The use of the lipid lowering agent niacin is hampered by a frequent flush response which is largely mediated by prostaglandin (PG) D2. Therefore, concomitant administration of the D-type prostanoid (DP) receptor antagonist laropiprant has been proposed to be a useful approach in preventing niacin-induced flush. However, antagonizing PGD2, which is a potent inhibitor of platelet aggregation, might pose the risk of atherothrombotic events in cardiovascular disease. In fact, we found that in vitro treatment of platelets with laropiprant prevented the inhibitory effects of PGD2 on platelet function, i.e. platelet aggregation, Ca2+ flux, P-selectin expression, activation of glycoprotein IIb/IIIa and thrombus formation.

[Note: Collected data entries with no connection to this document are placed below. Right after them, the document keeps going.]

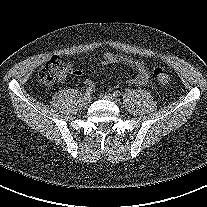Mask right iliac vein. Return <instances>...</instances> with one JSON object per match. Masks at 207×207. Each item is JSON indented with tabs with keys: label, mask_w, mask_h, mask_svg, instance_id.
<instances>
[{
	"label": "right iliac vein",
	"mask_w": 207,
	"mask_h": 207,
	"mask_svg": "<svg viewBox=\"0 0 207 207\" xmlns=\"http://www.w3.org/2000/svg\"><path fill=\"white\" fill-rule=\"evenodd\" d=\"M90 101H91V96L89 95V94H84L83 95V102L84 103H90Z\"/></svg>",
	"instance_id": "right-iliac-vein-1"
}]
</instances>
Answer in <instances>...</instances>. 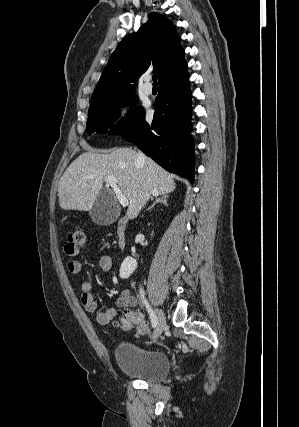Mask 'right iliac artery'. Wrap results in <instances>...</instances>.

In contrast, laropiprant did not prevent the inhibitory effects of acetylsalicylic acid or niacin on thrombus formation. At higher concentrations, laropiprant by itself attenuated platelet activation induced by thromboxane (TP) and E-type prostanoid (EP)-3 receptor stimulation, as demonstrated in assays of platelet aggregation, Ca2+ flux, P-selectin expression, and activation of glycoprotein IIb/IIIa. Inhibition of platelet function exerted by EP4 or I-type prostanoid (IP) receptors was not affected by laropiprant. These in vitro data suggest that niacin/laropiprant for the treatment of dyslipidemias might have a beneficial profile with respect to platelet function and thrombotic events in vascular disease.